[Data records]
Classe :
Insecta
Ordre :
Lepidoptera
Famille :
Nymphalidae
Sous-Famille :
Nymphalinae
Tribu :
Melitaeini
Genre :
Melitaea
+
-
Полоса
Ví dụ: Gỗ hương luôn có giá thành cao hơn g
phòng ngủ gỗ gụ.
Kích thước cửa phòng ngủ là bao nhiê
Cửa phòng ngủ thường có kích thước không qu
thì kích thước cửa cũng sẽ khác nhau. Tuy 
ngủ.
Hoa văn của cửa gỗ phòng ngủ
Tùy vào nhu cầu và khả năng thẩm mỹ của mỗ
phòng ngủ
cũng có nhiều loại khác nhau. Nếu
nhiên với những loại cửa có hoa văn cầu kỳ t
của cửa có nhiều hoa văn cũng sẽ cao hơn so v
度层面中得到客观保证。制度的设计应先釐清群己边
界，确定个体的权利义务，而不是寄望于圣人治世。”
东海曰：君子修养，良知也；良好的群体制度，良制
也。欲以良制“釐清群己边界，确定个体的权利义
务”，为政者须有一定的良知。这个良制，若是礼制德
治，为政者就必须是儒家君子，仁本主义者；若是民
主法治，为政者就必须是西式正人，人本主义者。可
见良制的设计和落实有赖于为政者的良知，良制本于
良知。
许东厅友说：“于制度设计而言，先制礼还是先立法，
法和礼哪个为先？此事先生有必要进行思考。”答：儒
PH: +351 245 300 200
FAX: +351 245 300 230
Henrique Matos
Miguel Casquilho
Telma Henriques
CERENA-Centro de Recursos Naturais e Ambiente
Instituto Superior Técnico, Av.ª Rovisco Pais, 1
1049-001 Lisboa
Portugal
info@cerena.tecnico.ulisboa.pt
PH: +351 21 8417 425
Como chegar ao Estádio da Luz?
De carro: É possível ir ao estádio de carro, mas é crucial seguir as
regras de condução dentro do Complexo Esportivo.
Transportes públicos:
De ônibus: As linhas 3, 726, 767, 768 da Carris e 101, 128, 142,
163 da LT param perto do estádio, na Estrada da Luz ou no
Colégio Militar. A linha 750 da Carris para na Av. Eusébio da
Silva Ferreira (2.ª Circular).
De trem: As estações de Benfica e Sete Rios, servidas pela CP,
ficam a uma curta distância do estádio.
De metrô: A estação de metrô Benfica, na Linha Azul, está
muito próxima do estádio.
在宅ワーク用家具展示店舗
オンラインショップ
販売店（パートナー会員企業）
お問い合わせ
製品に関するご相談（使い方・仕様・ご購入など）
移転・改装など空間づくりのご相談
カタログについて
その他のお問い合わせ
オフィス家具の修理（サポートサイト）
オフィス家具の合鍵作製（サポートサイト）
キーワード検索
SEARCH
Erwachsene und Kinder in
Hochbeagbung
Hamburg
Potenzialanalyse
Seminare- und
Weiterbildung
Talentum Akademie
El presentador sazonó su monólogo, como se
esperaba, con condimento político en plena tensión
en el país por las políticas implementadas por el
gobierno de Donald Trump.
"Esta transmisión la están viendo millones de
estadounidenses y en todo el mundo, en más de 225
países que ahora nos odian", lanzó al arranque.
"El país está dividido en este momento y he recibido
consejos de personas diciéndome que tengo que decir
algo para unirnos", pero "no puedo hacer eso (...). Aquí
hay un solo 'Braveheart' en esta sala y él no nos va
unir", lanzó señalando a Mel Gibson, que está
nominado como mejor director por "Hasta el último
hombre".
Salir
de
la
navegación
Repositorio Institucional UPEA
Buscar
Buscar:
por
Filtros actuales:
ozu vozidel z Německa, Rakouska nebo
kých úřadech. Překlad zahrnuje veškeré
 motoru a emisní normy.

## Action item
Write down exactly the span of lines above from the one containing "Telma Henriques" to the one containing "países que ahora", both ends included.

## Finished exercise
Telma Henriques
CERENA-Centro de Recursos Naturais e Ambiente
Instituto Superior Técnico, Av.ª Rovisco Pais, 1
1049-001 Lisboa
Portugal
info@cerena.tecnico.ulisboa.pt
PH: +351 21 8417 425
Como chegar ao Estádio da Luz?
De carro: É possível ir ao estádio de carro, mas é crucial seguir as
regras de condução dentro do Complexo Esportivo.
Transportes públicos:
De ônibus: As linhas 3, 726, 767, 768 da Carris e 101, 128, 142,
163 da LT param perto do estádio, na Estrada da Luz ou no
Colégio Militar. A linha 750 da Carris para na Av. Eusébio da
Silva Ferreira (2.ª Circular).
De trem: As estações de Benfica e Sete Rios, servidas pela CP,
ficam a uma curta distância do estádio.
De metrô: A estação de metrô Benfica, na Linha Azul, está
muito próxima do estádio.
在宅ワーク用家具展示店舗
オンラインショップ
販売店（パートナー会員企業）
お問い合わせ
製品に関するご相談（使い方・仕様・ご購入など）
移転・改装など空間づくりのご相談
カタログについて
その他のお問い合わせ
オフィス家具の修理（サポートサイト）
オフィス家具の合鍵作製（サポートサイト）
キーワード検索
SEARCH
Erwachsene und Kinder in
Hochbeagbung
Hamburg
Potenzialanalyse
Seminare- und
Weiterbildung
Talentum Akademie
El presentador sazonó su monólogo, como se
esperaba, con condimento político en plena tensión
en el país por las políticas implementadas por el
gobierno de Donald Trump.
"Esta transmisión la están viendo millones de
estadounidenses y en todo el mundo, en más de 225
países que ahora nos odian", lanzó al arranque.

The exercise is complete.